What you should do>
Transcribe exactly the lines that fall between the one holding "18 ноя 2009, 15:42" and the one holding "экспортировала 22,4 млн.", inclusive, from the entries below.

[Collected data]
-.-.-

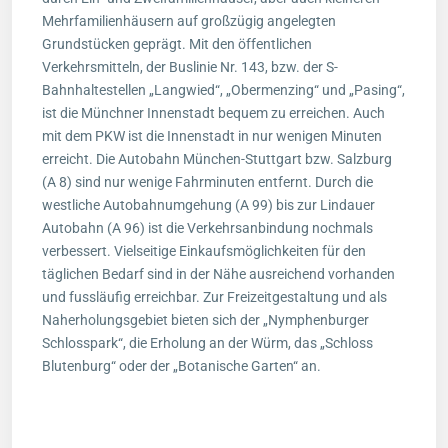
Mehrfamilienhäusern auf großzügig angelegten
Grundstücken geprägt. Mit den öffentlichen
Verkehrsmitteln, der Buslinie Nr. 143, bzw. der S-
Bahnhaltestellen „Langwied“, „Obermenzing“ und „Pasing“,
ist die Münchner Innenstadt bequem zu erreichen. Auch
mit dem PKW ist die Innenstadt in nur wenigen Minuten
erreicht. Die Autobahn München-Stuttgart bzw. Salzburg
(A 8) sind nur wenige Fahrminuten entfernt. Durch die
westliche Autobahnumgehung (A 99) bis zur Lindauer
Autobahn (A 96) ist die Verkehrsanbindung nochmals
verbessert. Vielseitige Einkaufsmöglichkeiten für den
täglichen Bedarf sind in der Nähe ausreichend vorhanden
und fussläufig erreichbar. Zur Freizeitgestaltung und als
Naherholungsgebiet bieten sich der „Nymphenburger
Schlosspark“, die Erholung an der Würm, das „Schloss
Blutenburg“ oder der „Botanische Garten“ an.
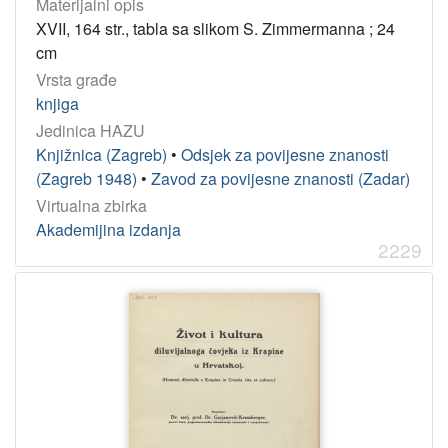
Materijalni opis
XVII, 164 str., tabla sa slikom S. Zimmermanna ; 24
cm
Vrsta građe
knjiga
Jedinica HAZU
Knjižnica (Zagreb)
•
Odsjek za povijesne znanosti
(Zagreb 1948)
•
Zavod za povijesne znanosti (Zadar)
Virtualna zbirka
Akademijina izdanja
2229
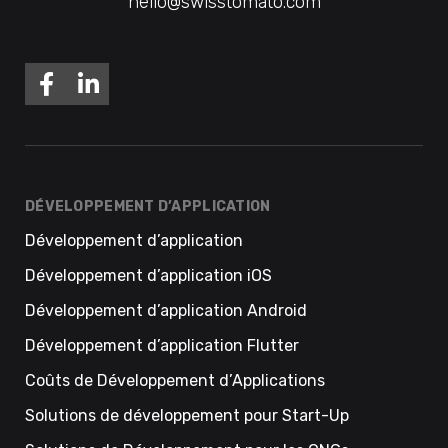
hello@swisstomato.com
DÉVELOPPEMENT D’APPLICATION
Développement d’application
Développement d’application iOS
Développement d’application Android
Développement d’application Flutter
Coûts de Développement d’Applications
Solutions de développement pour Start-Up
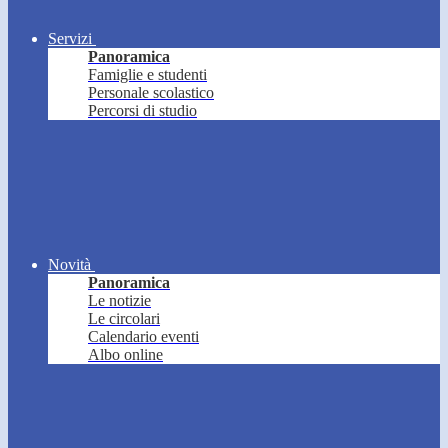
Servizi
Panoramica
Famiglie e studenti
Personale scolastico
Percorsi di studio
Novità
Panoramica
Le notizie
Le circolari
Calendario eventi
Albo online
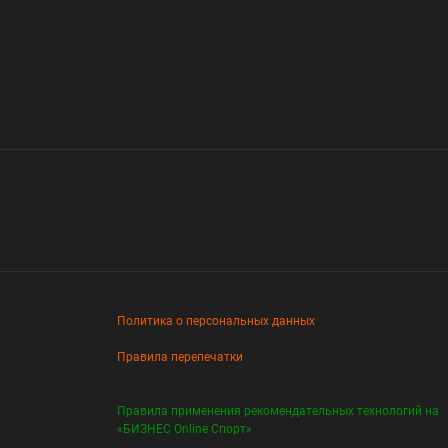
Политика о персональных данных
Правила перепечатки
Правила применения рекомендательных технологий на
«БИЗНЕС Online Спорт»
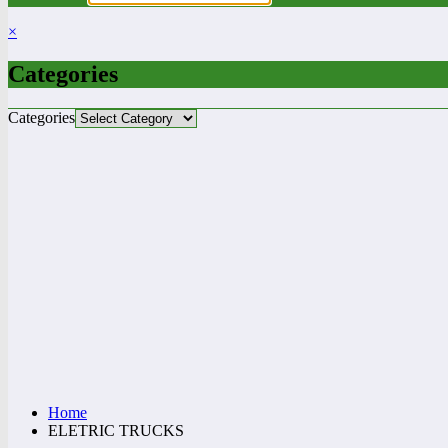
×
Categories
Categories
Home
ELETRIC TRUCKS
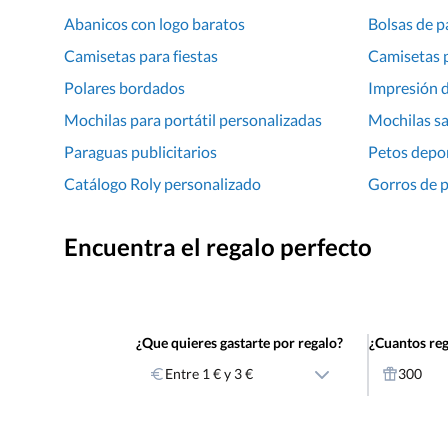
Abanicos con logo baratos
Bolsas de p
Camisetas para fiestas
Camisetas 
Polares bordados
Impresión 
Mochilas para portátil personalizadas
Mochilas sa
Paraguas publicitarios
Petos depor
Catálogo Roly personalizado
Gorros de p
Encuentra el regalo perfecto
¿Que quieres gastarte por regalo?
¿Cuantos reg
Entre 1 € y 3 €
300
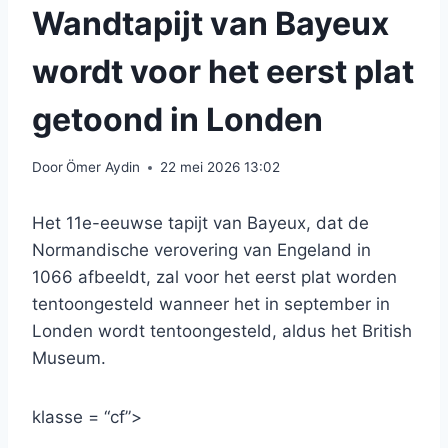
Wandtapijt van Bayeux
wordt voor het eerst plat
getoond in Londen
Door
Ömer Aydin
22 mei 2026 13:02
Het 11e-eeuwse tapijt van Bayeux, dat de
Normandische verovering van Engeland in
1066 afbeeldt, zal voor het eerst plat worden
tentoongesteld wanneer het in september in
Londen wordt tentoongesteld, aldus het British
Museum.
klasse = “cf”>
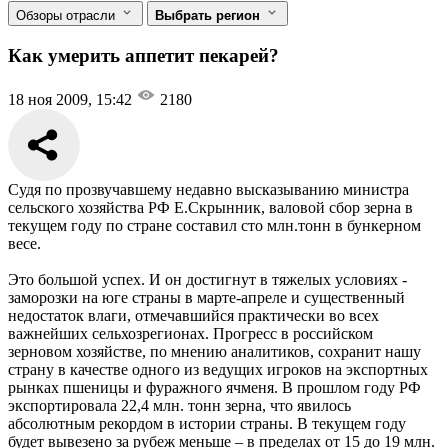
Обзоры отрасли
Выбрать регион
Как умерить аппетит пекарей?
18 ноя 2009, 15:42
2180
Судя по прозвучавшему недавно высказыванию министра
сельского хозяйства РФ Е.Скрынник, валовой сбор зерна в
текущем году по стране составил сто млн.тонн в бункерном
весе.
Это большой успех. И он достигнут в тяжелых условиях -
заморозки на юге страны в марте-апреле и существенный
недостаток влаги, отмечавшийся практически во всех
важнейших сельхозрегионах. Прогресс в российском
зерновом хозяйстве, по мнению аналитиков, сохранит нашу
страну в качестве одного из ведущих игроков на экспортных
рынках пшеницы и фуражного ячменя. В прошлом году РФ
экспортировала 22,4 млн. тонн зерна, что явилось
абсолютным рекордом в истории страны. В текущем году
будет вывезено за рубеж меньше – в пределах от 15 до 19 млн.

-.-.-

Result below>
18 ноя 2009, 15:42
2180
Судя по прозвучавшему недавно высказыванию министра
сельского хозяйства РФ Е.Скрынник, валовой сбор зерна в
текущем году по стране составил сто млн.тонн в бункерном
весе.
Это большой успех. И он достигнут в тяжелых условиях -
заморозки на юге страны в марте-апреле и существенный
недостаток влаги, отмечавшийся практически во всех
важнейших сельхозрегионах. Прогресс в российском
зерновом хозяйстве, по мнению аналитиков, сохранит нашу
страну в качестве одного из ведущих игроков на экспортных
рынках пшеницы и фуражного ячменя. В прошлом году РФ
экспортировала 22,4 млн. тонн зерна, что явилось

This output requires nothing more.